Their success can inspire the next wave of hugely talented players from throughout the Asia-Pacific region to follow in their footsteps and use WAAP as a launch pad for their own careers.
Among those who have already confirmed their participation are Youmin Hwang, South Korea’s Women’s Amateur Golf Champion, who is ranked sixth in the world, and the Chinese players Xiaowen Yin and Lei Ye, ranked ninth and 13th respectively.
“As a player, you always want to compete against the best fields in the world. Playing the Women’s Amateur Asia-Pacific in Abu Dhabi will be an exciting challenge for me. I am looking forward to testing my game on a formidable golf course like Abu Dhabi Golf Club and in foreign conditions,” said Hwang.
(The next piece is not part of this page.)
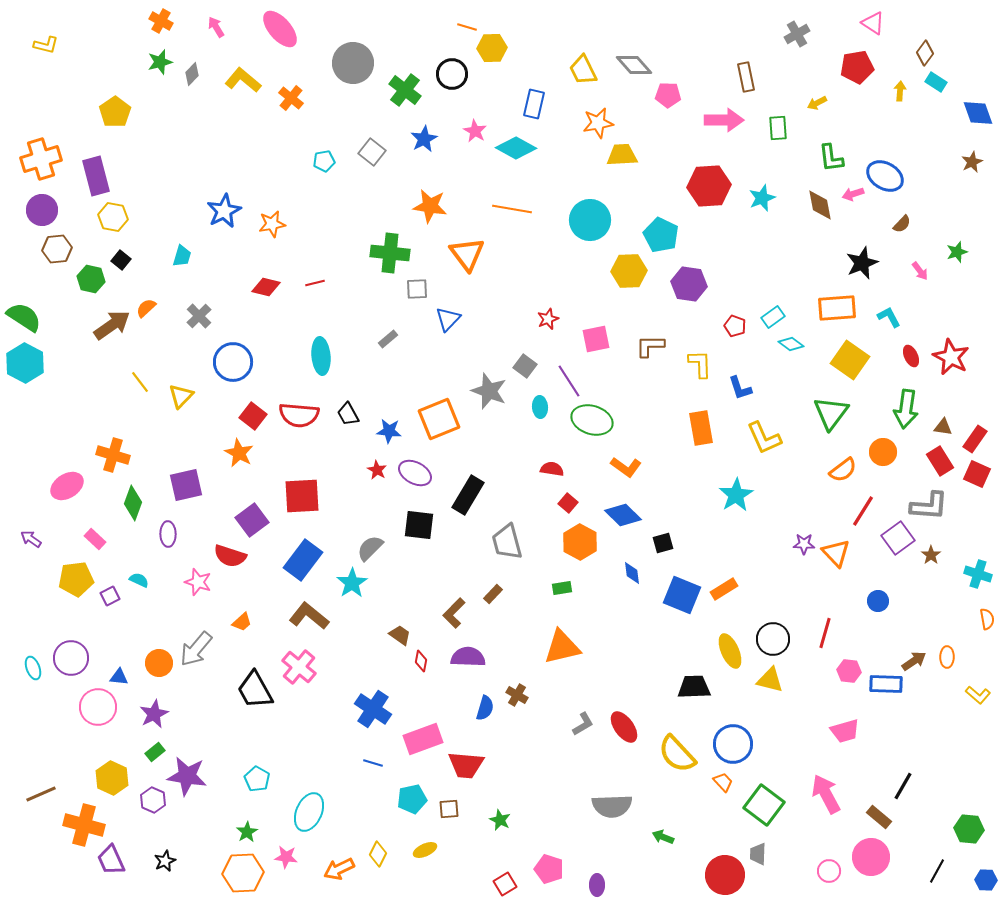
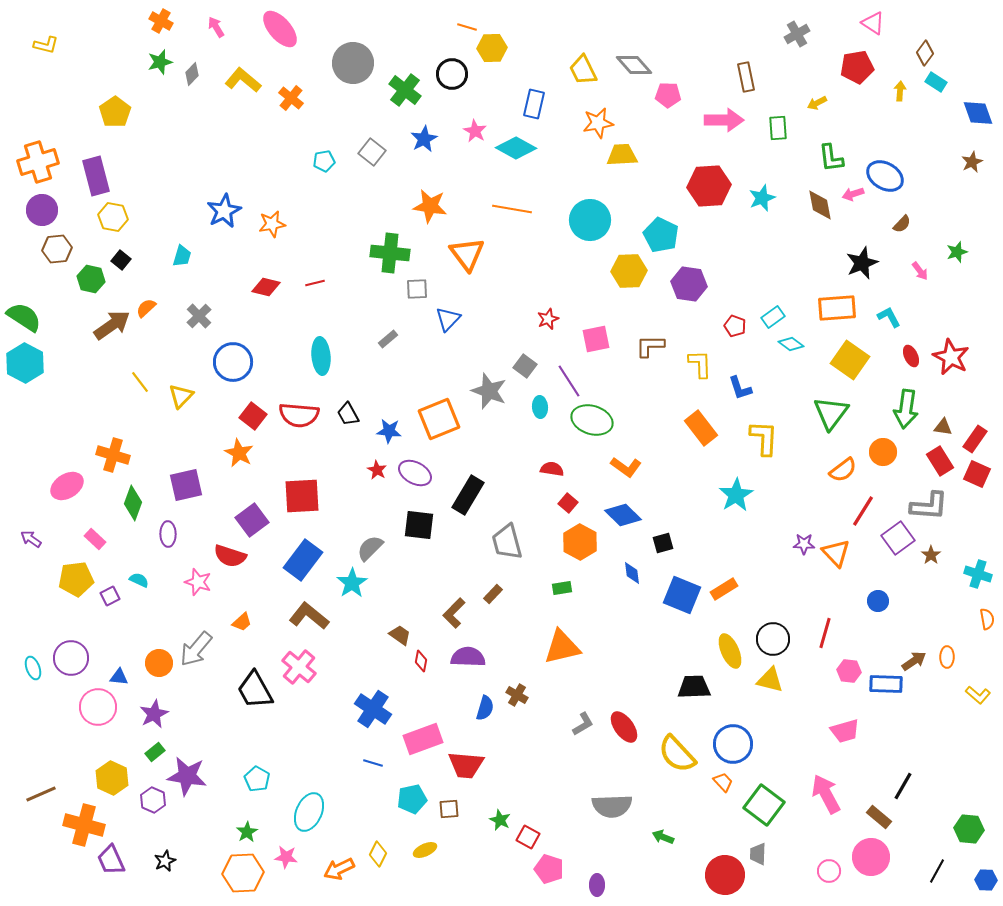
orange cross at (41, 159): moved 3 px left, 3 px down
orange rectangle at (701, 428): rotated 28 degrees counterclockwise
yellow L-shape at (764, 438): rotated 153 degrees counterclockwise
red square at (505, 884): moved 23 px right, 47 px up; rotated 30 degrees counterclockwise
“The rewards of winning the championship are incredible. To be able to play two major championships and have a possibility of playing a round at Augusta National Golf Club, I know every player will try extra hard to finish on top of the leaderboard.”
China’s Yin has been in outstanding form ever since golf made a comeback in her country following the first COVID-19 lockdown last year. Since August 2020, she has played 13 events, won eight of them (including three professional titles on the China LPGA tour) and her worst finish has been a ninth place in a professional tournament on August 20 last year.
“I was fortunate to be part of the Women’s Amateur Asia-Pacific in 2019 and I did well to finish tied 12th in Japan,” said Yin. “However, I know I am much better all-round player now and it would be amazing if I can add to my victories in Abu Dhabi.”
The R&A is supported by championship event partners that share its commitment to developing golf in the Asia-Pacific. The Women’s Amateur Asia-Pacific championship is supported by Hana Financial Group, Nippon Kabaya Ohayo Holdings, Rolex, Samsung and Trust Golf.
More players competing in the WAAP will be announced shortly, including some local and regional participation.